Saturday, 22 August 2009

Shocked Watermelons Discover They’ve Been Patronising A Business

Whole Foods CEO John Mackey wrote a thunderous comment piece in which he derided the public option, Barack Obama's biggest campaign promise to progressives, and put forward a stridently conservative view of healthcare for America.
Why, how dare he!?
Does Mackey know who his customer base is? Did he really not foresee the backlash that has ensued – the howls across the blogosphere and Twitter, the Facebook petition to boycott Whole Foods?
Perhaps he didn’t. Perhaps he didn’t really care…
The brand Mackey created caters to a specific clientele. Customers are greeted with signage boasting of local farmers and grass-fed cattle.

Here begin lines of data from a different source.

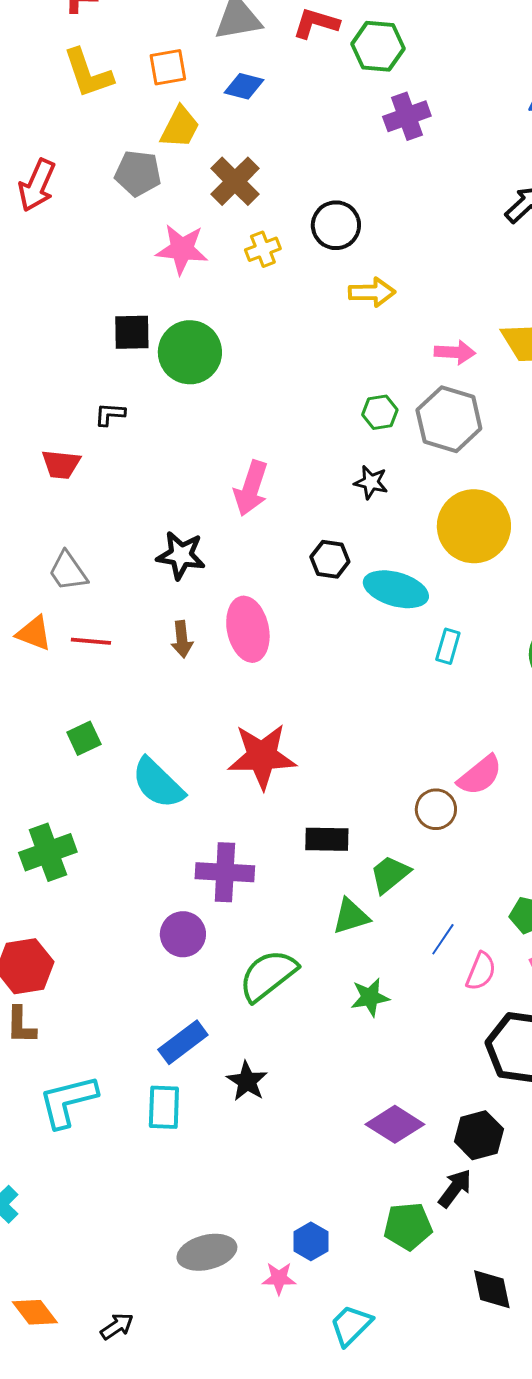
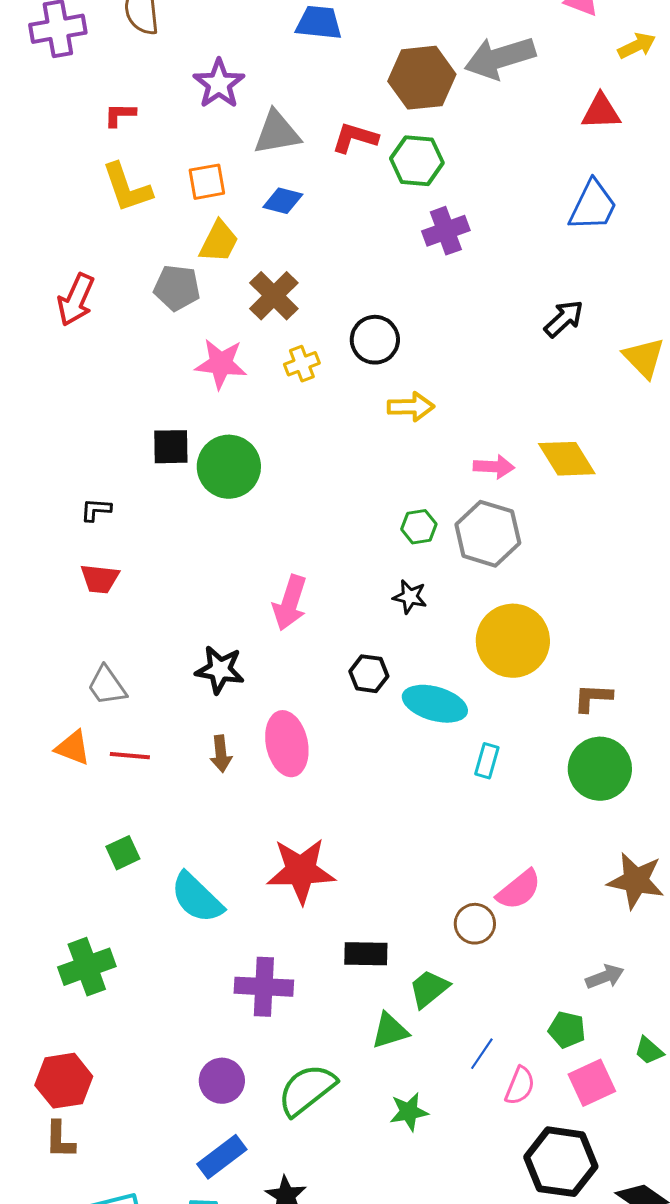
black L-shape: (110, 414) -> (96, 510), moved
purple circle: (183, 934) -> (222, 1081), moved

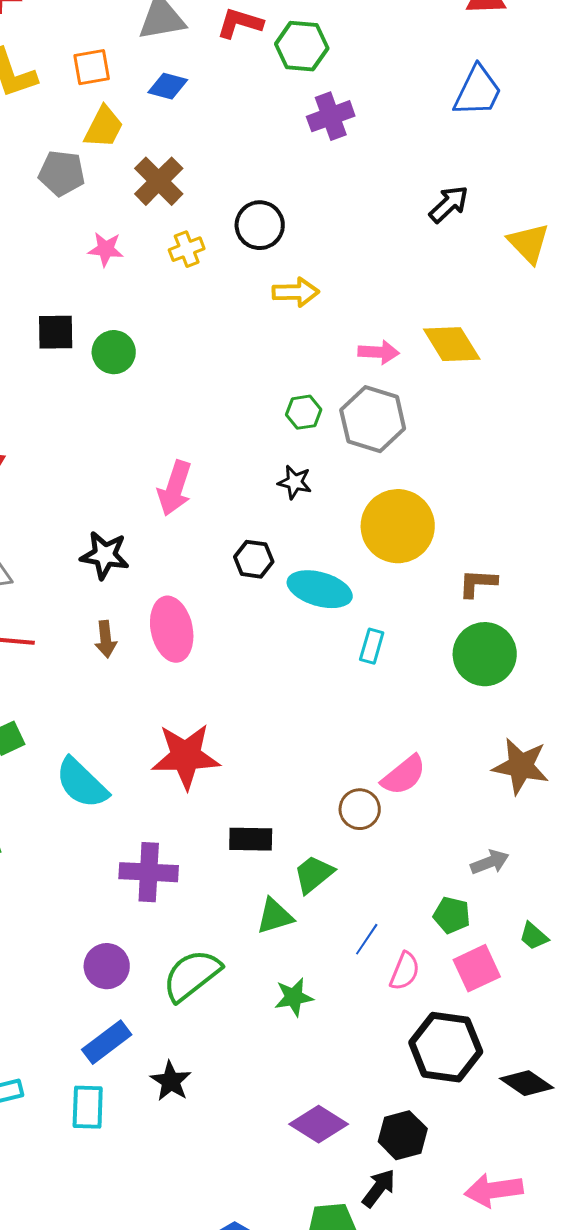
pink star: (221, 364) -> (106, 249), size x0.7
green circle: (229, 467) -> (114, 352), size x0.7

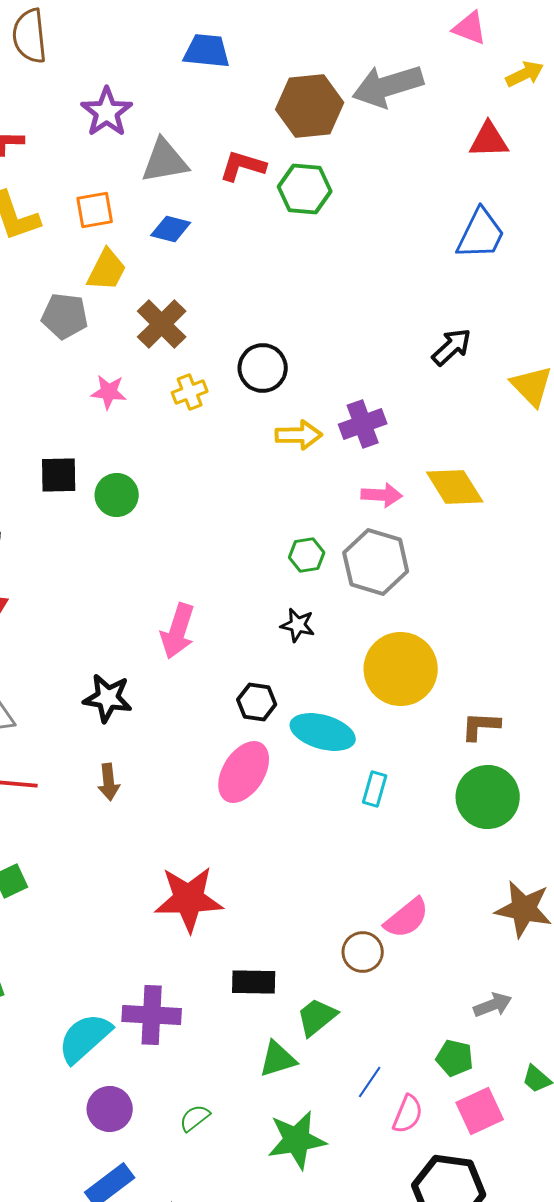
purple cross: (331, 116) -> (363, 424), moved
pink ellipse: (172, 629) -> (244, 772), moved, turned 44
cyan semicircle: (82, 783) -> (85, 1038), moved, turned 94
green semicircle: (192, 975) -> (195, 1118), size x0.5
green star: (294, 997) -> (297, 1140), size x1.5

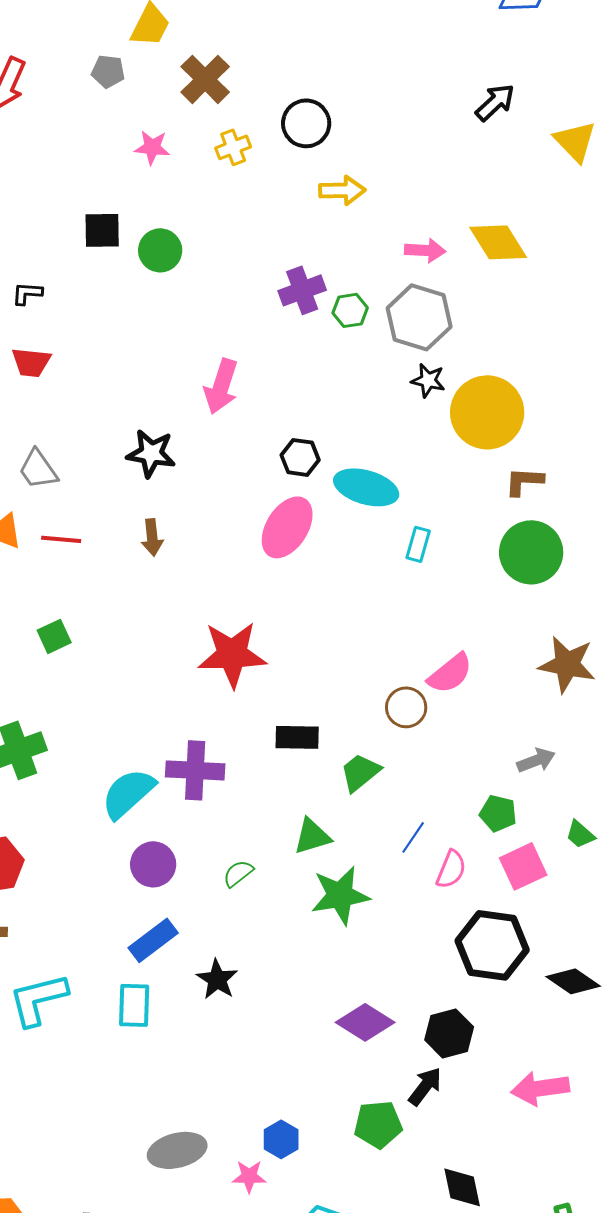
gray pentagon: (65, 316) -> (108, 71), size x0.7
purple cross: (363, 424) -> (302, 290), moved
black star: (298, 625) -> (428, 380), moved
yellow circle: (401, 669) -> (487, 412), moved
green triangle: (278, 1059) -> (312, 836), moved

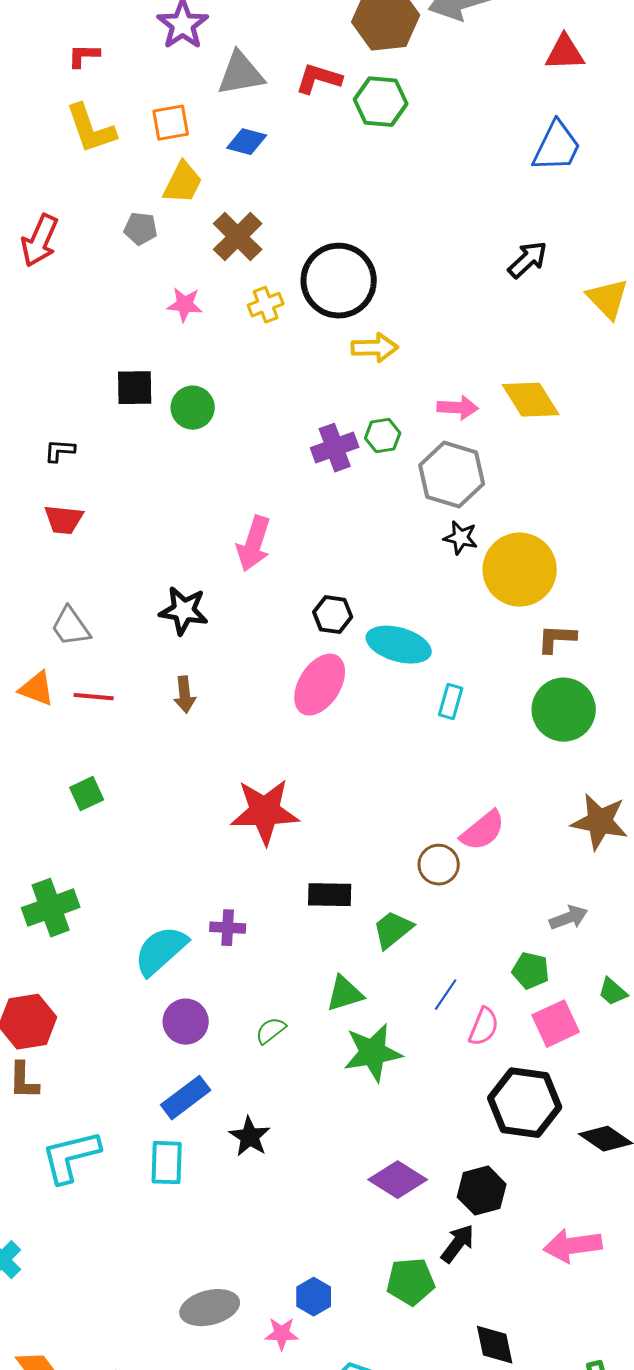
black circle: (306, 123) -> (339, 281), size x1.5
green hexagon: (350, 310) -> (383, 436), moved
purple cross: (195, 770) -> (228, 928), size x0.6

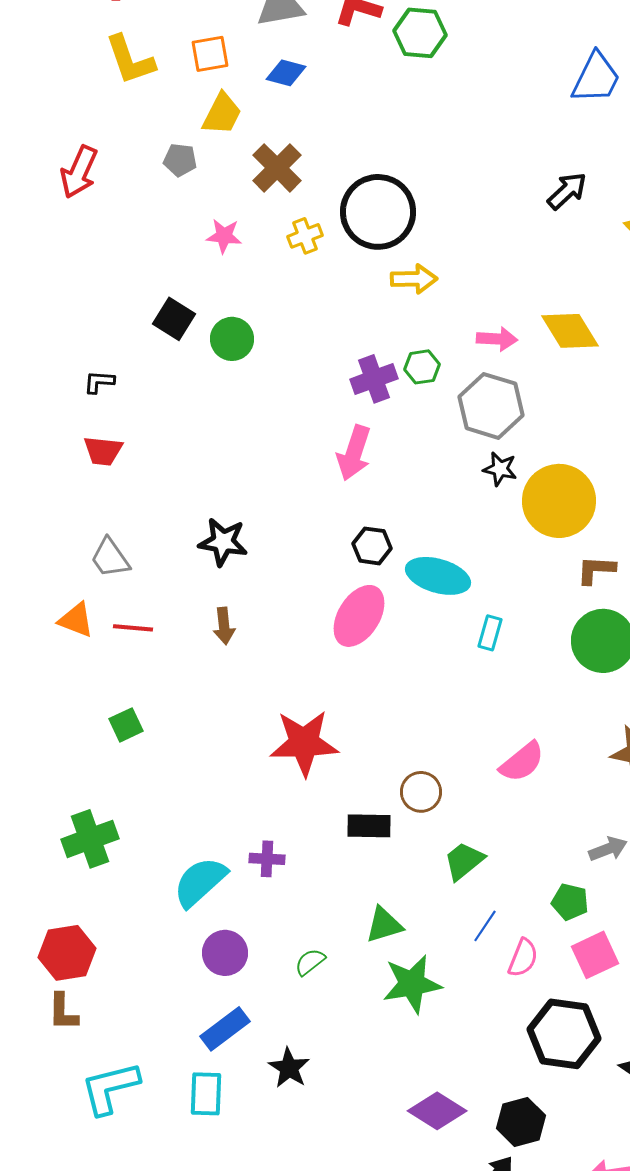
black square: (135, 388) -> (174, 319), turned 33
pink arrow: (254, 544) -> (354, 453), moved
brown circle: (439, 865) -> (421, 792), moved
green trapezoid: (393, 930) -> (464, 861), moved

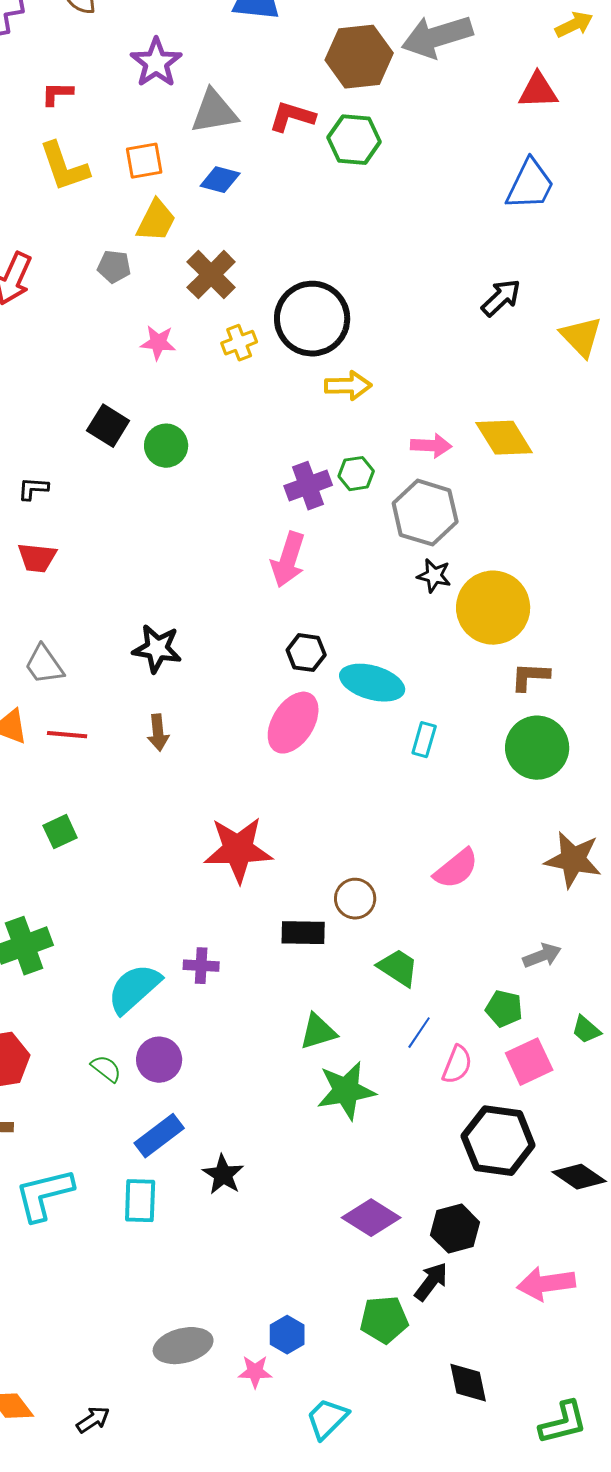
green trapezoid: (464, 861) -> (398, 968), turned 72
green semicircle: (310, 962) -> (106, 1069), moved, turned 76

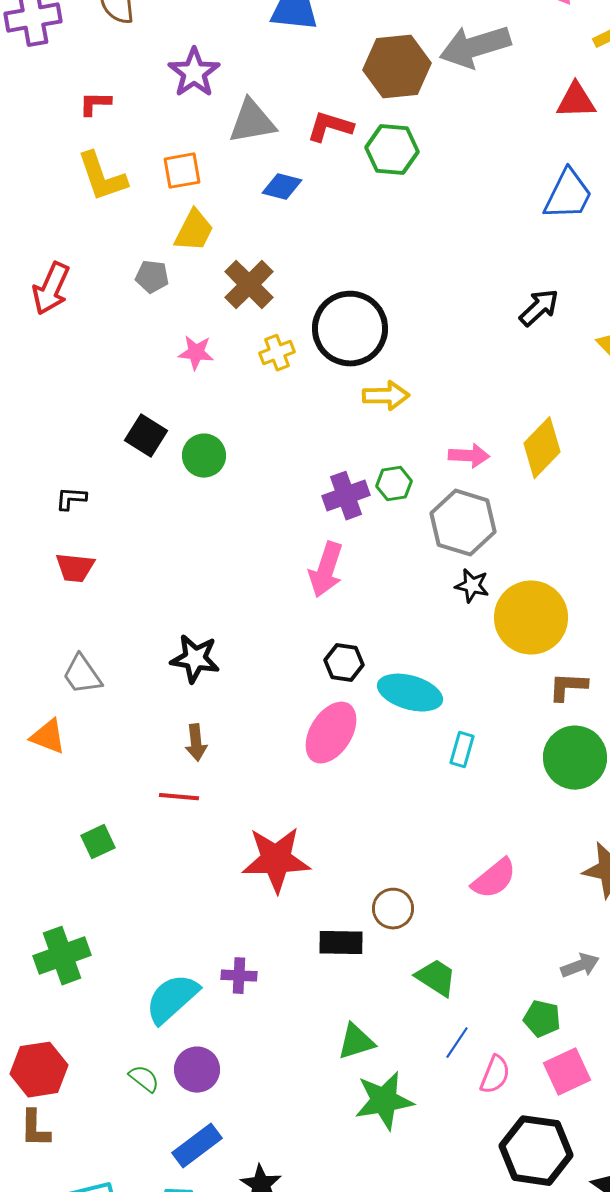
blue diamond: (220, 180) -> (282, 187), moved
yellow diamond: (504, 438) -> (542, 448), turned 76
red line: (67, 735) -> (179, 797), moved

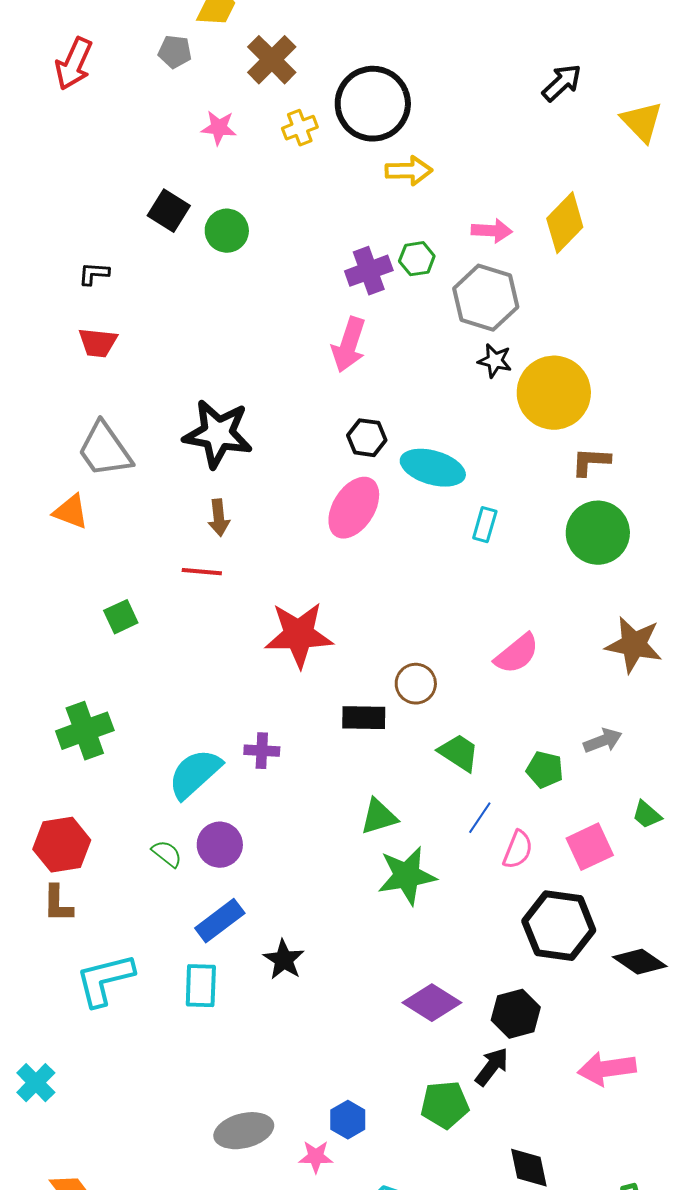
black star: (195, 659) -> (218, 434), size x1.4
gray trapezoid: (82, 675) -> (105, 450), size x1.4
green pentagon: (542, 1019) -> (545, 770), moved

Whole Foods touts announcements of Green Prom projects and 100-best-companies-to-work-for accolades. The reusable shopping bags and shelves filled with yoga mats and all-natural beeswax lip balm aim to capture the same folks clicking "donate" on the MoveOn fundraising appeals.
In other words, idiots who care more for the ‘brand’ and the ability to be ‘greener than thou’ than they do about value for money.

I don’t think you could say that Mackey doesn’t know who his target customer base is.

I think he knows all too well….
These are the same people who pay large sums for a pint of organic strawberries, laughing off or even defending the "Whole Paycheque" label. They tell themselves: It's OK to pay double what those strawberries would cost elsewhere, because they're chemical-free, healthier, environmentally and ethically sound. Whole Foods customers want to feel good about their purchases and believe they are being better citizens for shopping there.

Now Mackey, the face of the company, is not only at odds with a central tenet of progressivism, but a supporter of free-market evangelism that has no space for the community-based, egalitarian solutions his customers support.
I expect Mackey has looked around and realised no-one else offers what he does, and his customer base is obviously dumb enough to have forgotten this in a few short weeks.

After all, they are dumb enough to shop there in the first place, aren’t they?

And they really should have done their homework before declaring WholeFoods an Age of Aquarius shopping phenomenon:
Mackey's history is a long line of mergers and acquisitions that would leave the 1980s titans of Wall Street breathless. One by one, Whole Foods swallowed its competition, whole, until it became the venerable giant of natural foods it is today. Union organising was fought. Accusations of corporate subterfuge were made. All of this culminated in a fight with, and finally a win over the US government, over anti-trust allegations.
The public is left wondering what happened to the John Mackey who started a tiny natural foods grocery in Austin, Texas.
Well, the answer to that is pretty clear.

He didn’t want to be a tiny natural foods grocery in Texas any more!
Whole Foods has disavowed Mackey's op-ed, but Mackey has not.

Regardless, the money in the Whole Foods coffers has given its CEO the clout to commandeer such a bully pulpit. To the chagrin of progressives, he has used their ethically conscious dollars to advocate against a set of values they hold dear. It is no wonder there was an outcry.
A ‘bully pulpit’?

Good grief….

2 comments:

  1. A ‘bully pulpit’?

    A good description of the Guardian.

    ReplyDelete
  2. Kind of a payback moment for those times when square companies pay protection money to green racketeers intent on wrecking the whole economy.